Table of Contents

Title: Prompting Medical Large Vision-Language Models to Diagnose Pathologies by Visual Question Answering

Authors: Danfeng Guo, Demetri Terzopoulos

Published: Jul 31 2024

Link: https://arxiv.org/abs/2407.21368

Summary:

  • Authors introduced two prompting methods to reduce hallucinations on medical large vision-language model (LVLMs) and improve visual question answering (VQA) tasks:
    1. Provide detailed pathological descriptions to the question queries.
    2. Introduce “weak learner” to provide its prediction results to the question queries as a reference opinion.
  • Proposed method improves the diagnostic F1 score by up to 0.27 on the MIMIC-CXR-JPG and Chexpert dataset.

Summary (Generated by Microsoft Copilot):

Here is a summary of the page:

  • Introduction: The paper discusses the application of Large Vision-Language Models (LVLMs) in medical Visual Question Answering (VQA) tasks, focusing on diagnosing pathologies from medical images.

  • Challenges: LVLMs suffer from hallucination problems and struggle with minority pathologies due to imbalanced training data.

  • Methods: Two prompting strategies are proposed: providing detailed explanations of pathologies and using a weak learner model to improve VQA performance.

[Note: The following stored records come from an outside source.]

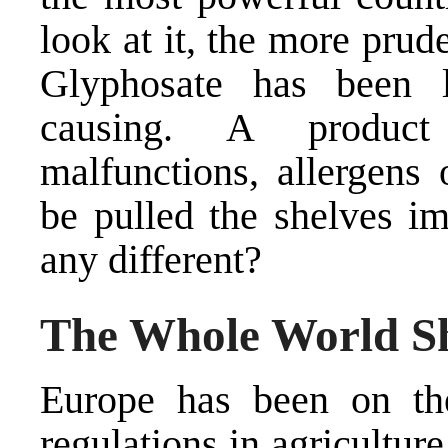
look at it, the more prud
Glyphosate has been l
causing. A product
malfunctions, allergens
be pulled the shelves i
any different?
The Whole World S
Europe has been on the
regulations in agriculture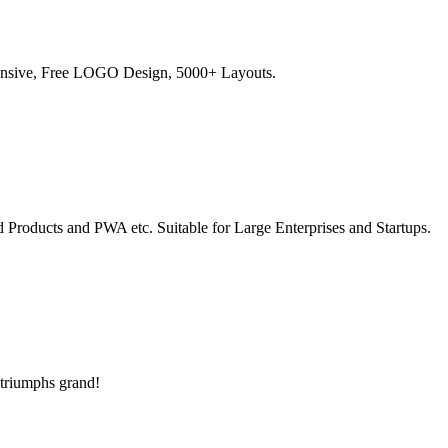
sponsive, Free LOGO Design, 5000+ Layouts.
 Products and PWA etc. Suitable for Large Enterprises and Startups.
 triumphs grand!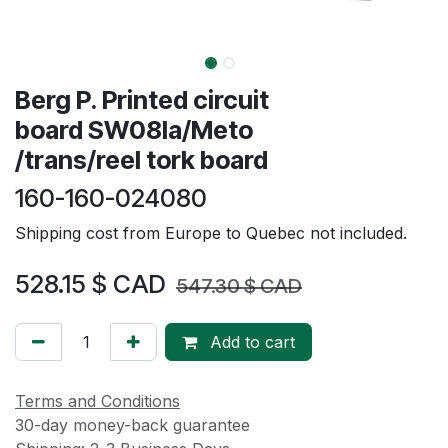
Berg P. Printed circuit
board SW08Ia/Meto
/trans/reel tork board
160-160-024080
Shipping cost from Europe to Quebec not included.
528.15
$ CAD
547.30
$ CAD
Add to cart
Terms and Conditions
30-day money-back guarantee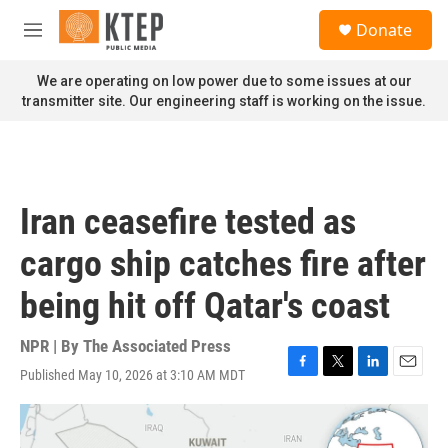
Skip to main content
S
Donate
e
M
a
e
r
n
We are operating on low power due to some issues at our
c
u
transmitter site. Our engineering staff is working on the issue.
h
u
e
r
y
Iran ceasefire tested as
cargo ship catches fire after
being hit off Qatar's coast
NPR | By
The Associated Press
Published May 10, 2026 at 3:10 AM MDT
F
T
L
E
a
w
i
m
c
i
n
a
e
t
k
i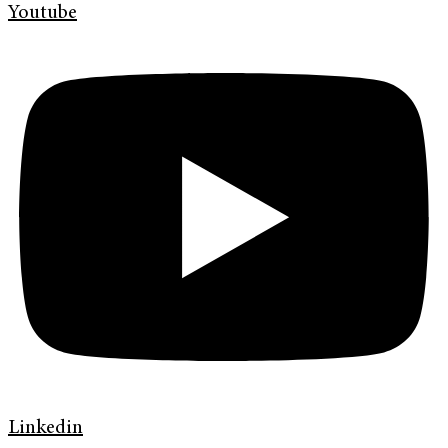
Youtube
Linkedin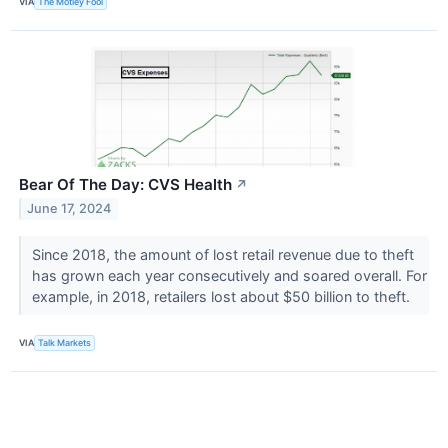
VIA
The Motley Fool
Bear Of The Day: CVS Health
↗
June 17, 2024
Since 2018, the amount of lost retail revenue due to theft
has grown each year consecutively and soared overall. For
example, in 2018, retailers lost about $50 billion to theft.
VIA
Talk Markets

  • Novelties: The study introduces cost-effective prompting strategies to reduce hallucination and improve diagnostic accuracy.

  • Results: The proposed methods significantly improve the diagnostic F1 score, with the highest increase being 0.27.

  • Performances: The strategies enhance Recall by approximately 0.07 and reduce false negative predictions.

  • Limitations: The strategies are less effective for pathologies with extremely scarce data.

  • Discussion: Future research could explore strategies like Retrieval Augmented Generation (RAG) to handle rare categories.